Foi necessária a morte
de um ator global para as autoridades se preocuparem com os impactos da
Usina Hidrelétrica do Xingó no Rio São Francisco, em operação desde
1994. O ator Domingos Montagner morreu afogado na última quinta-feira, quando mergulhou nas proximidades da Usina Hidrelétrica de Xingó, em Sergipe.

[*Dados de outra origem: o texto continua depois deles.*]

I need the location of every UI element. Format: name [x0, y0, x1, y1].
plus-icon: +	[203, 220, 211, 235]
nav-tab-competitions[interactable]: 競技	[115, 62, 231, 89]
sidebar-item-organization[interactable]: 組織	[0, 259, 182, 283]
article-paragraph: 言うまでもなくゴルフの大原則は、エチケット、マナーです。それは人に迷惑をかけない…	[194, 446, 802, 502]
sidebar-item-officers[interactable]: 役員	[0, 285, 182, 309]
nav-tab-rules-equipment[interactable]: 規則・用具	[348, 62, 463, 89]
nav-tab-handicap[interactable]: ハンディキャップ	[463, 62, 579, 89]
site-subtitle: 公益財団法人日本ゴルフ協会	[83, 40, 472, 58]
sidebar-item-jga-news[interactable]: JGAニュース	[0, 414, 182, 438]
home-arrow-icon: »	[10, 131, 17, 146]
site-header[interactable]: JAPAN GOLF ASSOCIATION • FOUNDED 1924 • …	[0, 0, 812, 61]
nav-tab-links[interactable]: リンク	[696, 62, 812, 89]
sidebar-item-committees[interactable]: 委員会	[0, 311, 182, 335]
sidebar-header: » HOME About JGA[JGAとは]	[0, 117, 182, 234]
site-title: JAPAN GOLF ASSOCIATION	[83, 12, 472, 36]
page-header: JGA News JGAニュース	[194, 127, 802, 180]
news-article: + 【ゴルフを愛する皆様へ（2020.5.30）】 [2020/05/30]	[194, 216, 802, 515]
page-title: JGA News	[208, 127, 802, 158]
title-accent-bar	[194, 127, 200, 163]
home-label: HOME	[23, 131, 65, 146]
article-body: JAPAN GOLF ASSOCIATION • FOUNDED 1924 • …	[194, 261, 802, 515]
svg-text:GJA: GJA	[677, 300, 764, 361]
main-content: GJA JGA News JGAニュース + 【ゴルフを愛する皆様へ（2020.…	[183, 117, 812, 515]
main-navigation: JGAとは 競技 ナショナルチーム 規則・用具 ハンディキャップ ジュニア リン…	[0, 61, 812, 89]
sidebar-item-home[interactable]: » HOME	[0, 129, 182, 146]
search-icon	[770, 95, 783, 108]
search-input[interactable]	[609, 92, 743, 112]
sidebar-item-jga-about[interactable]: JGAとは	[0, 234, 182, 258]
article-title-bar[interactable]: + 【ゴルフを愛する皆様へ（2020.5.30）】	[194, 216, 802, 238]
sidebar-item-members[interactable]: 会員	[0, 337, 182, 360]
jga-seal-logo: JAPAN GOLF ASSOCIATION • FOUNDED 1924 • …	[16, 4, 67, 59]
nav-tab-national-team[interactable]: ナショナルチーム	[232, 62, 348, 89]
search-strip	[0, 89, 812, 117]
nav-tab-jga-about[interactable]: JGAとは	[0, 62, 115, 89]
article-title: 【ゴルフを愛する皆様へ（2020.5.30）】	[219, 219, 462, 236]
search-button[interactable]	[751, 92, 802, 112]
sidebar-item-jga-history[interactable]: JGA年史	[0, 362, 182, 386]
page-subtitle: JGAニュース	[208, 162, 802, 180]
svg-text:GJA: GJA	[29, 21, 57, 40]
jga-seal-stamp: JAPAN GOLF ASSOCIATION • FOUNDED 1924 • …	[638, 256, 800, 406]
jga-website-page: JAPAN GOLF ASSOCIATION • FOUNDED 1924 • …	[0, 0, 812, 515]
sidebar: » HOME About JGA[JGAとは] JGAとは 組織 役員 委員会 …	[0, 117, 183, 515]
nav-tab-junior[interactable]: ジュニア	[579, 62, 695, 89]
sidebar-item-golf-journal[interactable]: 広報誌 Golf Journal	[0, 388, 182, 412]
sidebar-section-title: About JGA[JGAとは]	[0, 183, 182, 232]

Já se sabia que a forte correnteza da região onde Montagner mergulhou era provocada pela vazão
da usina. A operadora da usina, no entanto, ainda não tornou público o
nível de vazão da água, portanto ainda não está claro se houve uma
alteração do fluxo no dia do acidente.
A Prainha de Canindé do São Francisco
fica a aproximadamente 2 km abaixo da barragem. No entanto, ao contrário
das regiões litorâneas, onde há sinalização sobre as correntes, os rios
não possuem informações o suficiente para os mergulhadores.

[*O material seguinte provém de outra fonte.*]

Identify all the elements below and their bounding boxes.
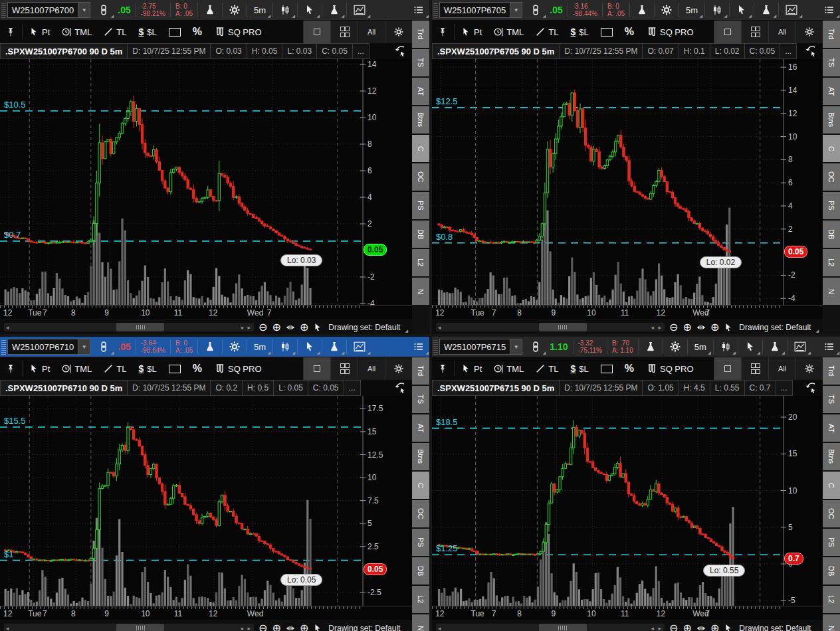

Foi o impacto na corrente, provocado
por uma usina hidrelétrica, que fez com que os indígenas Juruna da Volta
Grande — que moram logo abaixo da barragem Pimental, do Complexo Belo
Monte, no Pará — perdessem barcos e não deixassem mais as crianças
brincarem sozinhas na beira do rio.
Eles têm medo das “tsunamis
artificiais”, explica Brent Millikan, especialista em barragens e
diretor da empresa International Rivers no Brasil: “Os Juruna falaram
isso, que não parece mais um rio, parece maré, sobe e desce. Só que maré
tem hora certa de subir e descer, e o rio agora, não. Ele sobe e desce a
qualquer hora”.
O Brasil, segundo maior produtor de hidroeletricidade no mundo, depende em usinas para 75% da sua de eletricidade. Há 158 usinas em operação no país, 9 em construção e mais 26 projetos autorizados.
Falta sinalização
Segundo o pesquisador,
“deveria haver um sistema de comunicação para todo mundo que vive rio
abaixo (sobre as alterações na vazão das hidroelétricas) —índios,
banhistas, turistas— mas isso não existe”.

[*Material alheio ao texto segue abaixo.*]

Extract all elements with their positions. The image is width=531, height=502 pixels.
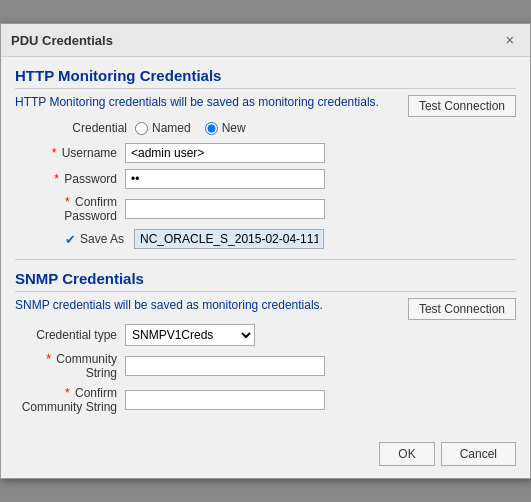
username-input[interactable]: [125, 143, 325, 163]
http-section-header: HTTP Monitoring credentials will be save…: [15, 95, 516, 117]
credential-row: Credential Named New: [65, 121, 516, 135]
confirm-required-star: *: [65, 195, 70, 209]
community-string-input[interactable]: [125, 356, 325, 376]
pdu-credentials-dialog: PDU Credentials × HTTP Monitoring Creden…: [0, 23, 531, 479]
confirm-password-label: * Confirm Password: [15, 195, 125, 223]
confirm-community-required-star: *: [65, 386, 70, 400]
new-radio-label: New: [222, 121, 246, 135]
dialog-titlebar: PDU Credentials ×: [1, 24, 530, 57]
cred-type-label: Credential type: [15, 328, 125, 342]
dialog-title: PDU Credentials: [11, 33, 113, 48]
http-section-title: HTTP Monitoring Credentials: [15, 67, 516, 89]
save-as-row: ✔ Save As: [65, 229, 516, 249]
save-as-check: ✔ Save As: [65, 232, 124, 247]
save-as-input[interactable]: [134, 229, 324, 249]
username-label: * Username: [15, 146, 125, 160]
new-radio[interactable]: [205, 122, 218, 135]
http-test-connection-button[interactable]: Test Connection: [408, 95, 516, 117]
confirm-password-row: * Confirm Password: [15, 195, 516, 223]
http-section: HTTP Monitoring Credentials HTTP Monitor…: [15, 67, 516, 249]
community-row: * Community String: [15, 352, 516, 380]
password-input[interactable]: [125, 169, 325, 189]
section-divider: [15, 259, 516, 260]
community-label: * Community String: [15, 352, 125, 380]
confirm-password-input[interactable]: [125, 199, 325, 219]
credential-radio-group: Named New: [135, 121, 246, 135]
dialog-body: HTTP Monitoring Credentials HTTP Monitor…: [1, 57, 530, 434]
snmp-section-header: SNMP credentials will be saved as monito…: [15, 298, 516, 320]
new-radio-option[interactable]: New: [205, 121, 246, 135]
close-button[interactable]: ×: [500, 30, 520, 50]
named-radio-label: Named: [152, 121, 191, 135]
username-row: * Username: [15, 143, 516, 163]
snmp-section: SNMP Credentials SNMP credentials will b…: [15, 270, 516, 414]
community-required-star: *: [46, 352, 51, 366]
dialog-footer: OK Cancel: [1, 434, 530, 478]
save-as-label: Save As: [80, 232, 124, 246]
named-radio[interactable]: [135, 122, 148, 135]
snmp-section-title: SNMP Credentials: [15, 270, 516, 292]
confirm-community-string-input[interactable]: [125, 390, 325, 410]
http-section-desc: HTTP Monitoring credentials will be save…: [15, 95, 379, 109]
password-row: * Password: [15, 169, 516, 189]
named-radio-option[interactable]: Named: [135, 121, 191, 135]
cred-type-row: Credential type SNMPV1Creds: [15, 324, 516, 346]
password-label: * Password: [15, 172, 125, 186]
confirm-community-label: * Confirm Community String: [15, 386, 125, 414]
snmp-test-connection-button[interactable]: Test Connection: [408, 298, 516, 320]
checkmark-icon: ✔: [65, 232, 76, 247]
cred-type-select[interactable]: SNMPV1Creds: [125, 324, 255, 346]
cancel-button[interactable]: Cancel: [441, 442, 516, 466]
confirm-community-row: * Confirm Community String: [15, 386, 516, 414]
password-required-star: *: [54, 172, 59, 186]
username-required-star: *: [52, 146, 57, 160]
snmp-section-desc: SNMP credentials will be saved as monito…: [15, 298, 323, 312]
credential-label: Credential: [65, 121, 135, 135]
ok-button[interactable]: OK: [379, 442, 434, 466]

Em entrevista ao programa Mais Você,
o comandante do 9º Grupamento de Bombeiros Militar (GBM) de Alagoas,
tenente-coronel Carlos Burity, disse na sexta-feira, 16, que será
necessário rever as estratégias
de trabalho em áreas turísticas, como é o caso de Prainha, para evitar
afogamentos. Segundo ele, o rio mudou depois das construções das usinas
de Paulo Afonso, no Alto Sertão da Bahia, e da hidrelétrica de Xingó.
De acordo com a vazão da usina de
Xingó, a velocidade da água —que já costuma ser acelerada — aumenta,
tornando-se difícil até mesmo para as embarcações que transitam no local. No início deste ano, um adolescente morreu afogado ao passar de barco na mesma região de Montagner.
Operadora não revela dados sobre a vazão
A Companhia Hidro Elétrica do São
Francisco (CHESF), operadora da usina do Xingó, informou que “não houve
alteração na vazão” durante o dia do acidente, mas não deu informações
detalhadas, porque — conflituosamente — também afirma que está
“levantando os dados para a confirmação” dessa mesma informação.
No início do ano, uma liminar elevou a vazão mínima do reservatório para 900 metros cúbicos por segundo,
justamente para manter o nível do rio e diminuir o impacto das fortes
alterações da vazão. Mas a CHESF recorreu, e o impasse sobre o nível
mínimo segue, sendo o indicado pelo IBAMA de 1300 metros cúbicos por segundo.
Conforme o relato
do delegado Antônio Francisco Oliveira Filho, que colheu depoimento da
atriz Camila Pitanga, que estava com Montagner no momento do
acidente,”os dois entraram na água, e a correnteza ficou forte de
repente. Camila nadou rápido e conseguiu abraçar uma pedra. Ela chegou
ver o Domingos nadar contra a correnteza, mas ele cansou e afundou”.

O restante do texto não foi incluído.